To bolster his claim, Rinn points to two Mosaic specialties that rank among the restaurant’s best sellers. The Oliver Twist Martini features Junipero Gin from Anchor Distillery and crisp, light Vya Dry Vermouth, which is made by winemaker Andrew Quady of Madera, California. The Mosaic’s Manhattan BH is constructed using Jim Beam’s Basil Hayden bourbon, and equal parts of Vya Dry and Sweet Vermouth.
According to Rinn, “The Vya Vermouths are highly aromatic and marry beautifully with the featured spirits in the cocktails. I’ve tasted these drinks made with lesser vermouths and the finished products just aren’t as crisp and lively. The vermouth you choose is crucial.”
Andria Herron is the sommelier at Seattle’s elegant Ibiza Dinner Club. She, too, is a fan of California vermouth, which Ibiza features in a cocktail named the King 10 Martini. The classically structured Martini is made with one part Duckhorn Vineyard’s King Elder Vermouth, two parts Tanqueray Ten gin and capped off with two plump Cabrales bleu cheese stuffed olives. “The vermouth is produced from sauvignon blanc grapes grown in Napa Valley and blended with a special mix of herbs and flowers. It’s a marvelous aperitif and makes a great Martini.”
At Scottsdale’s Jade Bar, located in the posh Sanctuary on Camelback Mountain Resort and Spa, bar manager Greg Portsche tempts his guests with the Bolero, a savory cocktail constructed with dark rum, sweet vermouth, Bristol Cream Sherry and a splash of apple schnapps. For those looking for a cocktail sporting a wee bit more heft, Portsche recommends the Chancellor, a specialty made with dry vermouth, ruby port, orange bitters and a bracer of Scotch. “The vermouth and ruby port imbue the Scotch with a discernible Drambuie feel. It is sensational cocktail.”
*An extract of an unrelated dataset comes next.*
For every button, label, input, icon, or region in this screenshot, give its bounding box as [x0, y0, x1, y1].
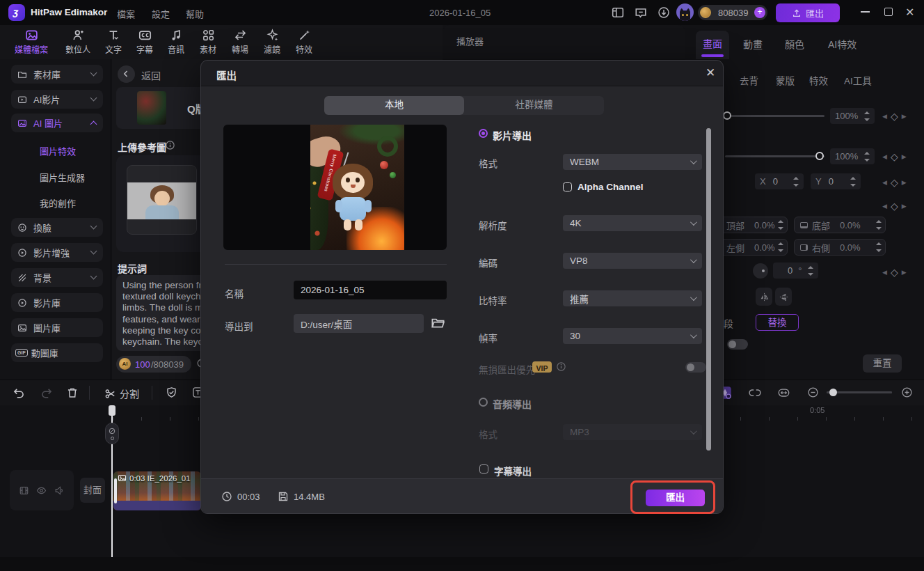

Marco Reccio is the resident master mixologist at Courtright’s Restaurant in Willow Springs, Illinois. With decades of experience, Reccio often uses fortified wines when creating his bevy of sought after drinks. Examples include the tall, iced Rancho Contento, which is made with equal parts of dry and sweet vermouth, a jigger of tequila and a fill with orange juice, and the owner’s favorite, the Port Royale, an effervescent combination of Taylor-Fladgate Late Bottled Vintage Port and icy cold champagne.
Sherry’s Supporting Roles
Sherry is a fortified wine produced in the district of Jerez de la Frontera, the famed wine-growing region in southern Spain between Cadiz and Seville. Sherries are typically made from Palomino grapes. There are principally two styles of Sherry; Fino, which are dry and delicate, and Oloroso, which are fuller-bodied and semi-sweet.
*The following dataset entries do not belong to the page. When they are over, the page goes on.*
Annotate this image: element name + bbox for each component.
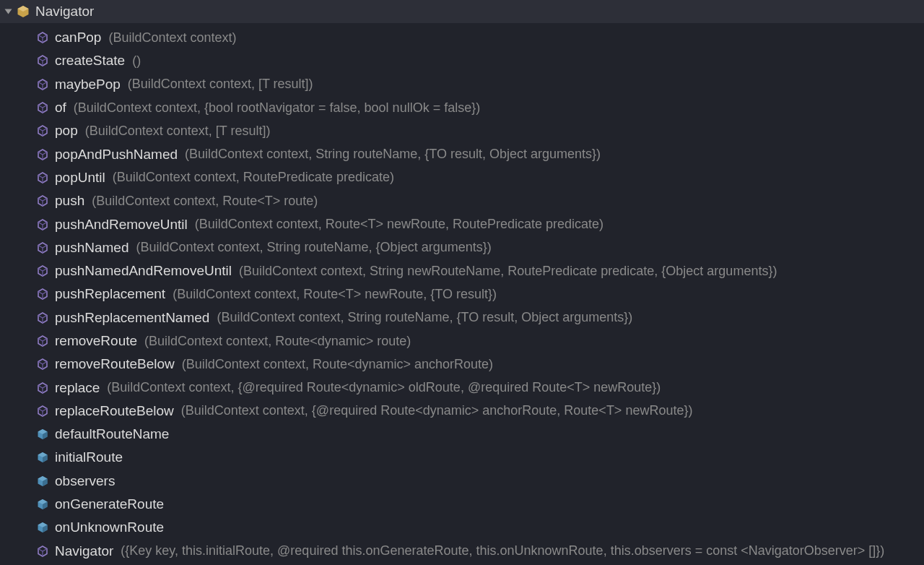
member-row[interactable]: initialRoute [0, 446, 924, 469]
member-row[interactable]: removeRoute(BuildContext context, Route<… [0, 329, 924, 353]
method-icon [36, 241, 49, 254]
member-name: initialRoute [55, 449, 123, 465]
member-row[interactable]: onUnknownRoute [0, 516, 924, 539]
method-icon [36, 545, 49, 558]
member-params: (BuildContext context, String routeName,… [217, 310, 632, 325]
member-row[interactable]: pop(BuildContext context, [T result]) [0, 119, 924, 142]
member-name: push [55, 193, 84, 209]
method-icon [36, 358, 49, 371]
structure-header[interactable]: Navigator [0, 0, 924, 23]
member-params: (BuildContext context, {bool rootNavigat… [74, 100, 480, 116]
member-list: canPop(BuildContext context) createState… [0, 23, 924, 563]
member-params: (BuildContext context) [108, 30, 236, 46]
member-params: (BuildContext context, RoutePredicate pr… [113, 170, 394, 185]
member-name: observers [55, 473, 115, 489]
member-params: (BuildContext context, {@required Route<… [181, 403, 693, 418]
method-icon [36, 218, 49, 231]
member-row[interactable]: createState() [0, 49, 924, 72]
class-icon [17, 5, 30, 18]
member-name: canPop [55, 30, 101, 46]
method-icon [36, 31, 49, 44]
method-icon [36, 264, 49, 277]
member-params: (BuildContext context, Route<dynamic> an… [182, 357, 493, 372]
method-icon [36, 54, 49, 67]
member-name: popUntil [55, 170, 105, 186]
member-row[interactable]: popUntil(BuildContext context, RoutePred… [0, 166, 924, 189]
member-row[interactable]: maybePop(BuildContext context, [T result… [0, 73, 924, 96]
member-row[interactable]: of(BuildContext context, {bool rootNavig… [0, 96, 924, 119]
member-name: popAndPushNamed [55, 147, 178, 163]
member-params: (BuildContext context, [T result]) [128, 77, 313, 92]
field-icon [36, 428, 49, 441]
method-icon [36, 124, 49, 137]
member-name: maybePop [55, 77, 121, 92]
method-icon [36, 405, 49, 418]
member-row[interactable]: pushNamedAndRemoveUntil(BuildContext con… [0, 259, 924, 282]
member-params: (BuildContext context, Route<T> newRoute… [173, 287, 497, 302]
member-params: (BuildContext context, String routeName,… [136, 240, 491, 255]
member-params: (BuildContext context, String newRouteNa… [239, 264, 777, 279]
member-row[interactable]: popAndPushNamed(BuildContext context, St… [0, 142, 924, 165]
member-params: (BuildContext context, Route<dynamic> ro… [144, 334, 411, 349]
member-row[interactable]: replace(BuildContext context, {@required… [0, 376, 924, 399]
member-row[interactable]: removeRouteBelow(BuildContext context, R… [0, 353, 924, 376]
member-row[interactable]: canPop(BuildContext context) [0, 26, 924, 49]
member-params: (BuildContext context, Route<T> newRoute… [195, 217, 603, 232]
member-row[interactable]: pushNamed(BuildContext context, String r… [0, 236, 924, 259]
member-row[interactable]: defaultRouteName [0, 423, 924, 446]
member-row[interactable]: replaceRouteBelow(BuildContext context, … [0, 400, 924, 423]
method-icon [36, 148, 49, 161]
member-name: onUnknownRoute [55, 519, 164, 535]
member-name: pushReplacement [55, 286, 165, 302]
member-name: replace [55, 380, 100, 396]
member-name: createState [55, 53, 125, 69]
field-icon [36, 521, 49, 534]
member-name: pushNamedAndRemoveUntil [55, 263, 232, 279]
field-icon [36, 451, 49, 464]
member-name: defaultRouteName [55, 426, 169, 442]
field-icon [36, 498, 49, 511]
method-icon [36, 288, 49, 301]
member-name: onGenerateRoute [55, 496, 164, 512]
method-icon [36, 381, 49, 394]
member-row[interactable]: observers [0, 470, 924, 493]
member-params: ({Key key, this.initialRoute, @required … [121, 543, 884, 558]
member-name: removeRouteBelow [55, 356, 175, 372]
member-row[interactable]: pushReplacementNamed(BuildContext contex… [0, 306, 924, 329]
member-name: pop [55, 123, 78, 139]
member-row[interactable]: pushReplacement(BuildContext context, Ro… [0, 282, 924, 306]
member-params: (BuildContext context, {@required Route<… [107, 380, 661, 395]
member-name: replaceRouteBelow [55, 403, 174, 419]
member-params: () [132, 53, 141, 69]
member-name: pushNamed [55, 240, 128, 256]
member-params: (BuildContext context, Route<T> route) [92, 194, 318, 209]
member-name: pushReplacementNamed [55, 310, 209, 326]
member-params: (BuildContext context, [T result]) [85, 124, 271, 139]
member-row[interactable]: Navigator({Key key, this.initialRoute, @… [0, 540, 924, 563]
method-icon [36, 311, 49, 324]
method-icon [36, 101, 49, 114]
member-name: of [55, 100, 66, 116]
method-icon [36, 171, 49, 184]
method-icon [36, 194, 49, 207]
member-row[interactable]: pushAndRemoveUntil(BuildContext context,… [0, 212, 924, 236]
member-row[interactable]: onGenerateRoute [0, 493, 924, 516]
method-icon [36, 78, 49, 91]
member-name: removeRoute [55, 333, 137, 349]
method-icon [36, 335, 49, 348]
expand-triangle-icon[interactable] [5, 9, 12, 14]
member-row[interactable]: push(BuildContext context, Route<T> rout… [0, 189, 924, 212]
member-name: Navigator [55, 543, 113, 559]
field-icon [36, 475, 49, 488]
class-title: Navigator [35, 4, 94, 20]
member-params: (BuildContext context, String routeName,… [185, 147, 601, 162]
member-name: pushAndRemoveUntil [55, 217, 188, 233]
Francesco Lafranconi, master mixologist and director of the Academy of Spirits and Fine Service in Las Vegas, frequently relies on sherry as an ingredient when creating signature cocktails for clients. His popular Capote Martini was recently featured on the Martha Stewart Show. It’s made with Level Vodka, Harvey Bristol Cream Sherry and a small teaspoon of rosemary needles. “Using cream sherry instead of vermouth effortlessly marries all of the ingredients together, creating a delicate and pleasant nutty taste.”
Also high on Lafronconi’s hit parade are the Heirloom Martini, which showcases Level Vodka and Domecq Manzanilla-Fino style sherry, the Navan Fizz, a delectable cocktail crafted with Navan Vanilla Liqueur, Harvey Bristol Cream Sherry, apple sauce, fresh lime juice and a pasteurized egg white, and the altogether delicious Pineapple Sherry Mojito, a libation that has become a specialty of the house at the Wynn Hotel in Las Vegas.
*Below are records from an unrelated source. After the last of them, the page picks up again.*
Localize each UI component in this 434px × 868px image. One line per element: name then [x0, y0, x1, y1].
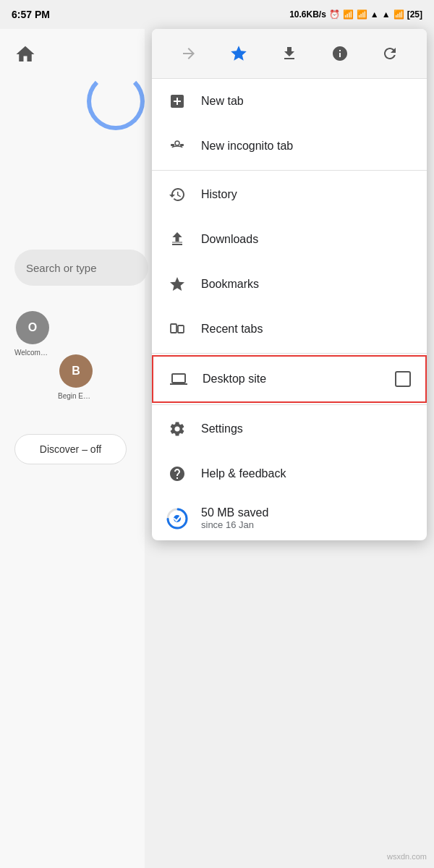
forward-button[interactable]: [174, 39, 203, 68]
savings-text-group: 50 MB saved since 16 Jan: [201, 506, 268, 530]
bookmarks-label: Bookmarks: [201, 278, 412, 291]
wifi-signal-icon: ▲: [370, 9, 379, 20]
savings-date: since 16 Jan: [201, 519, 268, 530]
recent-tabs-item[interactable]: Recent tabs: [152, 307, 427, 352]
svg-rect-4: [178, 326, 184, 333]
context-menu: New tab New incognito tab History Downlo…: [152, 29, 427, 540]
recent-tabs-label: Recent tabs: [201, 323, 412, 336]
new-tab-label: New tab: [201, 95, 412, 108]
status-indicators: 10.6KB/s ⏰ 📶 📶 ▲ ▲ 📶 [25]: [289, 9, 422, 20]
new-tab-icon: [166, 90, 188, 112]
wifi-icon: 📶: [357, 9, 367, 20]
new-incognito-item[interactable]: New incognito tab: [152, 124, 427, 169]
downloads-icon: [166, 229, 188, 250]
incognito-icon: [166, 135, 188, 157]
wifi-symbol-icon: 📶: [393, 9, 404, 20]
new-tab-item[interactable]: New tab: [152, 79, 427, 124]
settings-icon: [166, 418, 188, 440]
history-icon: [166, 184, 188, 205]
help-feedback-item[interactable]: Help & feedback: [152, 451, 427, 496]
menu-toolbar: [152, 29, 427, 79]
history-item[interactable]: History: [152, 172, 427, 217]
battery-icon: [25]: [407, 9, 422, 20]
history-label: History: [201, 188, 412, 201]
status-time: 6:57 PM: [12, 9, 50, 20]
refresh-icon: [381, 45, 399, 62]
divider-3: [152, 404, 427, 405]
divider-1: [152, 170, 427, 171]
downloads-item[interactable]: Downloads: [152, 217, 427, 262]
recent-tabs-icon: [166, 318, 188, 340]
divider-2: [152, 353, 427, 354]
desktop-site-checkbox[interactable]: [395, 371, 411, 387]
desktop-site-item[interactable]: Desktop site: [152, 355, 427, 403]
download-toolbar-button[interactable]: [275, 39, 304, 68]
bookmarks-icon: [166, 273, 188, 295]
signal-icon: 📶: [343, 9, 354, 20]
svg-rect-3: [171, 324, 176, 333]
help-feedback-label: Help & feedback: [201, 467, 412, 480]
savings-item: 50 MB saved since 16 Jan: [152, 496, 427, 540]
info-button[interactable]: [326, 39, 354, 68]
info-icon: [331, 45, 349, 62]
wifi-bars-icon: ▲: [382, 9, 391, 20]
desktop-site-label: Desktop site: [203, 373, 395, 386]
bookmarks-item[interactable]: Bookmarks: [152, 262, 427, 307]
savings-amount: 50 MB saved: [201, 506, 268, 519]
dropdown-overlay: New tab New incognito tab History Downlo…: [0, 29, 434, 868]
status-bar: 6:57 PM 10.6KB/s ⏰ 📶 📶 ▲ ▲ 📶 [25]: [0, 0, 434, 29]
savings-icon: [166, 508, 188, 529]
svg-point-0: [175, 141, 179, 145]
bookmark-button[interactable]: [224, 39, 253, 68]
network-speed: 10.6KB/s: [289, 9, 326, 20]
svg-rect-1: [171, 144, 174, 146]
new-incognito-label: New incognito tab: [201, 140, 412, 153]
help-icon: [166, 463, 188, 485]
settings-label: Settings: [201, 422, 412, 435]
refresh-button[interactable]: [375, 39, 404, 68]
clock-icon: ⏰: [329, 9, 340, 20]
settings-item[interactable]: Settings: [152, 407, 427, 451]
star-icon: [229, 44, 248, 63]
svg-rect-2: [180, 144, 184, 146]
download-icon: [281, 45, 298, 62]
desktop-icon: [168, 368, 190, 390]
forward-icon: [180, 45, 197, 62]
downloads-label: Downloads: [201, 233, 412, 246]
The Sherry Cocktail Competition draws entries from across the globe. One of the winners of the international competition was Jacques Bezuidenhout and his cocktail, La Perla. The drink is made with 1 1/2 oz. each of Domecq Manzanilla Sherry and Gran Centenario Reposado Tequila, and 3/4 oz. Mathilde Poire Liqueur. The ingredients are stirred gently and served straight up with a lemon twist.
Another cocktail to place high in the competition was Le Jardin Verde, a cocktail created by Brian van Flandern of Per Se in New York City. His award-winning libation featured Sandeman Rare Fino Sherry, Hangar One Kaffir Lime Vodka, cucumber puree, lime juice, simple syrup and an ounce of Moscato D’asti Perrone.
Port and Madeira as Headliners
Port is a fortified wine made primarily from red wine grapes cultivated in the Upper Duoro Valley district of northern Portugal. Most are shipped from the city of Oporto, located at the mouth of the Duoro River. Ruby Ports are made from a blend of young wines from different vintages, while Tawny Port is a blend of older wines, pale in color with a distinctive amber edge.
The Bossa Nova is a cocktail made with 10 Cane Trinidadian Rum, Fonseca Bin 27 Port, Velvet Falernum, lime juice, simple syrup and peach bitters. At Ibiza Dinner Club, Andria Herron recommends a house specialty called the Mediterranean Sparkler, a drink that combines an ounce of Domaine Charbay Napa Valley White Port poured in a champagne glass and topped off with chilled Prosecco.
Madeira is often considered a sweet dessert wine, but there are dry styles as well. Made in Portugal, the wine is blended and aged in Soleras, similar to how sherries are produced. Madeiras are typically fortified with grape spirits, or brandy.
At Nacional 27 in Chicago, the favorite postprandial specialty is dubbed the Century Alexander. Priced at a cool $55 per, the extravagant dessert-like drink is made with Blandy’s Verdelho Madeira 1934, Camus XO Cognac, Clement Shrub Creole Liqueur and homemade Tres Leches ice cream. “It is one of the most delectable dessert drinks I’ve ever encountered. Our guests love them,” observes general manager Adam Seger.
The Charleston Chew is one of two specialties at Scottsdale’s Mosaic Restaurant that feature Madeira in their recipes. It combines 2 1/4 oz. Charleston Barbieto Madeira, an ounce of Grand Marnier and a 1/2 oz. Amaretto di Saronno. It is shaken over ice and strained into a frosted cocktail glass. The Barbieto Bullet is made with equal parts of Barbieto Madeira, Stoli Vanil, Mozart Dark Chocolate Liqueur and a splash of butterscotch schnapps. The mix is shaken and served chilled in a port glass.
Francesco Lafranconi promotes a cocktail called the Le Colonial, a sumptuous libation made with Plymouth Gin, Cockburn’s Fine Ruby Port, Cherry Heering, bitters, lime and pineapple juice. The ingredients are shaken and strained into an iced glass. Francesco finishes the drink off with fresh mint and a sprinkle of nutmeg.
Little did the staff at the Manhattan Club realize the revolution that they were fomenting when first they laced rye whiskey with vermouth. More than a century later, mixologists are still following suit and crafting timeless classics by pairing spirits with delicate fortified wines.